In 2019, though, we can all resolve to eat healthy and stick to a budget. Here are 8 easy-to-follow tips that registered dietitians use and teach clients in order to keep health, and savings, top of mind.
- Start cooking! Most money and calories wasted come from eating out or ordering in. Consider this: restaurants charge an average of 300% markup on food they serve. According to Moneyunder30, the average restaurant meal costs $13.00 compared to $4.00 for one prepared at home. Yikes. Now, let’s talk calories: never-ending bread baskets, portion distortion, and free refills. A simple meal at home, when eaten at a restaurant, can turn into thousands of calories.
This doesn’t mean no more eating out! Everybody loves to indulge once in a while. Moreover, many of my clients are executives whose meals mostly come from restaurants. It’s all about becoming restaurant savvy, recognizing nutritional needs, and how to budget!
- Order an entrée or half-sized portions.
- Order the cup of soup, instead of the bowl.
- Share a meal.
- Ask the waitress to take away the bread basket.
- Drink water (steer clear of sweet sodas and teas).
- Pack up leftovers to eat for a later meal.
- Plan your meals ahead of time. No more last-minute, what’s for dinner decisions. Make a plan for what you are going to eat during the week and shop accordingly. Take stock of pantry, freezer, and refrigerator items over the weekend. Buy food items on sale at the grocery store that fit into your meal plan strategy.
- Have a running grocery list. No more last-minute runs to the grocery store for that one item, only to come home with three bags of cravings! Stick to the list. Only buy items that fit into your budget or meal plan strategy.
- Don’t bulk up. Super-sized chips and crackers, though tempting, are costly (on the wallet and health). Same goes for vegetables and fruits (unless you have room to freeze them).
- Simplify! What are your family’s favorite meals? What’s your favorite meal? Prepare it often, changing up the vegetable or side options.
- Incorporate beans, lentils, and chickpeas into your diet. Beans are a low-cost protein supplement and can be used in salads, chilis, and even as a meat supplement in your favorite soups and sauces. Go meatless one day each week to shrink your carbon footprint and improve health and savings.

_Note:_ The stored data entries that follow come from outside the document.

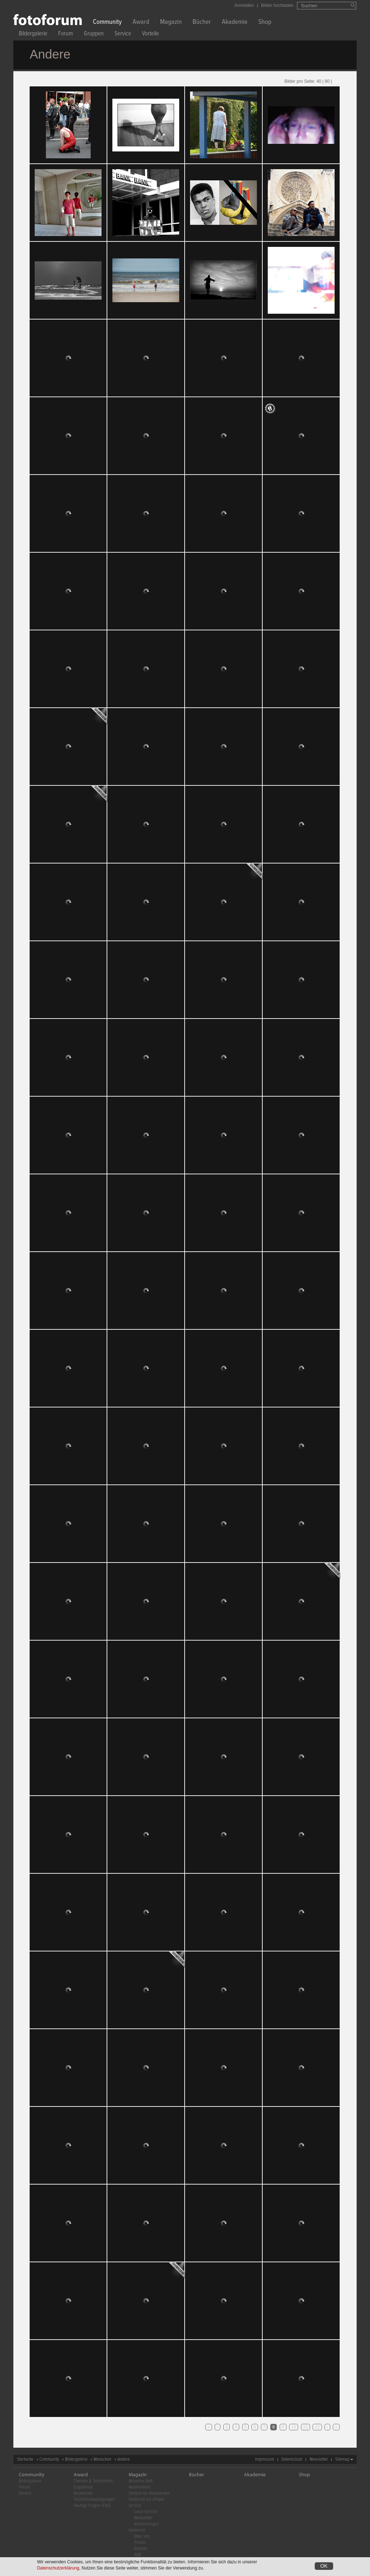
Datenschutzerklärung (58, 2568)
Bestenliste (83, 2493)
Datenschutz (291, 2459)
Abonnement (139, 2487)
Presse (140, 2542)
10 (293, 2427)
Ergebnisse (83, 2487)
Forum (65, 34)
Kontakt (140, 2549)
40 (319, 81)
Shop (264, 22)
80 (327, 81)
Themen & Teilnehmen (93, 2481)
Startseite (25, 2459)
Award (141, 22)
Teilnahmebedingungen (94, 2499)
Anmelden (244, 5)
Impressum (264, 2459)
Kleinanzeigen (146, 2524)
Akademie (235, 22)
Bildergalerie (33, 34)
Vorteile (150, 34)
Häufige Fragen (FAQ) (92, 2506)
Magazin (171, 22)
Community (107, 22)
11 (305, 2427)
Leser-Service (145, 2512)
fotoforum (137, 2530)
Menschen (102, 2459)
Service (123, 34)
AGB (137, 2555)
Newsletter (319, 2459)
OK (323, 2566)
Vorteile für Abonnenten (149, 2493)
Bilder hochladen (277, 5)
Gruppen (94, 34)
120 (336, 81)
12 (317, 2427)
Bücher (202, 22)
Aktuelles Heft (140, 2481)
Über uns (142, 2536)
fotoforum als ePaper (147, 2499)
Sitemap (342, 2459)
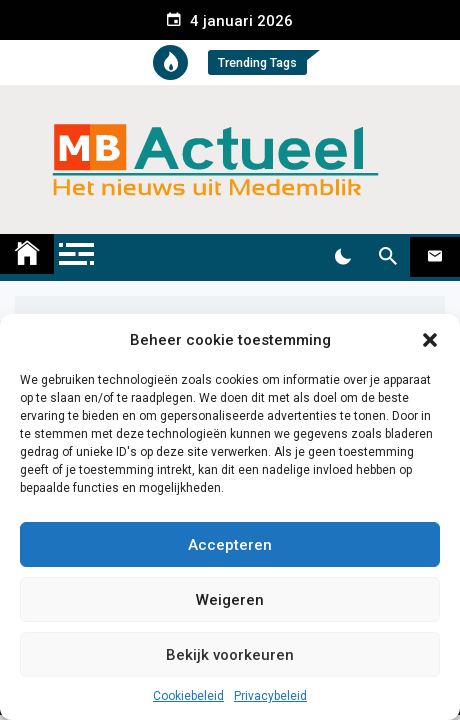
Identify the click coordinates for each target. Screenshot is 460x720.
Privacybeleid (270, 696)
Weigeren (230, 600)
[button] (430, 340)
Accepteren (230, 545)
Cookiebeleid (188, 696)
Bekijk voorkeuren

- Reduce food waste. Make sustainable eating practices a priority, not only because of your budget but also for your health and the environment. Visit your farmer’s market and eat in-season fruits, vegetables and fish. Keep leftovers organized and easy-to-see. Keep food in your stomach, not the garbage.
- Make mealtime matter. Family meals and mindful eating practices are great ways to put the focus on nourishment and healthy eating.
Sticking to a budget and staying healthy aren’t mutually exclusive. In 2019, resolve to eat well on a budget. It’s absolutely possible!